Did he say one a day. If I drink beer daily does that mean i have just one! Do you think this is the only shop in Iten or place selling the gear. Add this to to 'agents' input and it adds up to a lot of doping
In that thread, the question was where anyone "thought" it was easier. What I think:- lack of a prescription is not a barrier for obtaining EPO, neither in Kenya, nor in the USA. I cannot imagine Americans in sports generally obtain their EPO by prescription only.- financing EPO is a bigger barrier for Kenyans, than for Americans.Therefore, as easy as it may be in Kenya, I think it is easier for Americans, mainly for financial reasons.
Letsrun apologists wrote:
In this thread you said EPO was easier to get in the U. S without a prescription than in Kenya.

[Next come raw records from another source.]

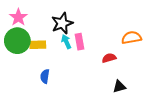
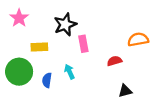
green circle: (17, 41) -> (19, 72), moved
cyan arrow: (66, 42) -> (69, 72), moved

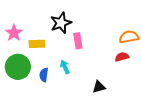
pink star: (19, 18) -> (14, 33), moved
red semicircle: (114, 61) -> (122, 57), moved
black triangle: (125, 91) -> (99, 87), moved

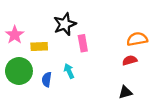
black triangle: (99, 87) -> (125, 92), moved

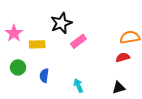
pink rectangle: (83, 43) -> (78, 41), turned 63
green circle: (19, 71) -> (18, 67), size x0.6
cyan arrow: (69, 71) -> (78, 86), moved

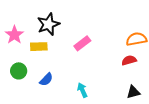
black star: (61, 23) -> (48, 24), moved
blue semicircle: (44, 76) -> (46, 79), turned -144
black triangle: (119, 88) -> (133, 92), moved

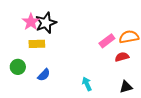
pink star: (14, 35) -> (31, 22), moved
pink rectangle: (82, 43) -> (107, 41), moved
cyan arrow: (82, 90) -> (87, 84), moved

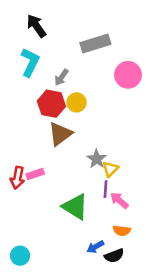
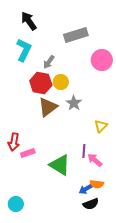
gray star: (97, 159) -> (74, 103), moved
yellow triangle: (110, 169) -> (101, 126), moved
pink rectangle: (35, 174) -> (28, 153), moved
blue arrow: (95, 247) -> (86, 189), moved

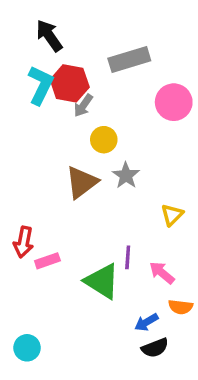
red hexagon: (41, 83) -> (70, 83), moved
purple line: (84, 151) -> (128, 257), moved
orange semicircle: (97, 184) -> (181, 307), moved

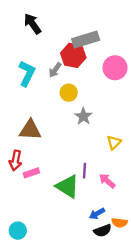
red hexagon: (70, 83) -> (73, 55), moved
cyan L-shape: (41, 85) -> (27, 73), moved
brown triangle: (82, 182) -> (30, 130), moved, turned 40
orange semicircle: (181, 307) -> (120, 223), moved

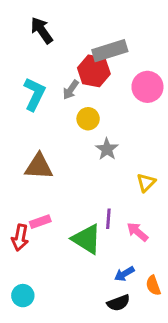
red arrow: (16, 160) -> (20, 238), moved
orange semicircle: (120, 223) -> (153, 285), turned 63
black semicircle: (103, 231) -> (118, 303), moved

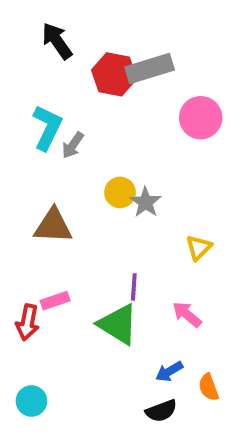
red hexagon: (94, 71) -> (114, 74), moved
gray arrow: (71, 90) -> (73, 145), moved
yellow circle: (88, 119) -> (120, 192), moved
purple line: (108, 219) -> (134, 287), moved

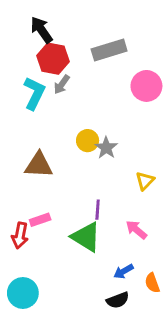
red hexagon: (114, 74) -> (53, 59), moved
gray arrow: (73, 145) -> (62, 85), moved
cyan circle: (31, 401) -> (23, 293), size x1.4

There is no rational basis for your thinking.
http://www.letsrun.com/forum/flat_read.php?thread=6196723
rekrunner wrote:
In that thread, the question was where anyone "thought" it was easier. What I think:
- lack of a prescription is not a barrier for obtaining EPO, neither in Kenya, nor in the USA. I cannot imagine Americans in sports generally obtain their EPO by prescription only.
- financing EPO is a bigger barrier for Kenyans, than for Americans.
Therefore, as easy as it may be in Kenya, I think it is easier for Americans, mainly for financial reasons.
In America you would have to be connected though, in Kenya you can just get it. Also there's a legality issue, in Kenya there doesn't seem to be that problem. In the US, getting drugs such as EPO through dodgy methods would be a criminal offence.
Also America has the slight issue with OOC testing by their own governing bodies. Not something a Kenyan would ever have to worry about.
Jeff Wigand wrote:
Letsrun apologists wrote:In Kenya it is available at your local pharmacy without a prescription.
Unless you saw it on the shelf next to the aspirin, I think that's a bit of an exaggeration. It is easy enough to get, and there are doctors there who are offering it, though what you wrote conjures up an image of having synthetic EPO placed on the aisle next to the allergy medication.
Jeff old pal I think you need to brush up on your comprehension skills or control the images your imagination is conjuring up.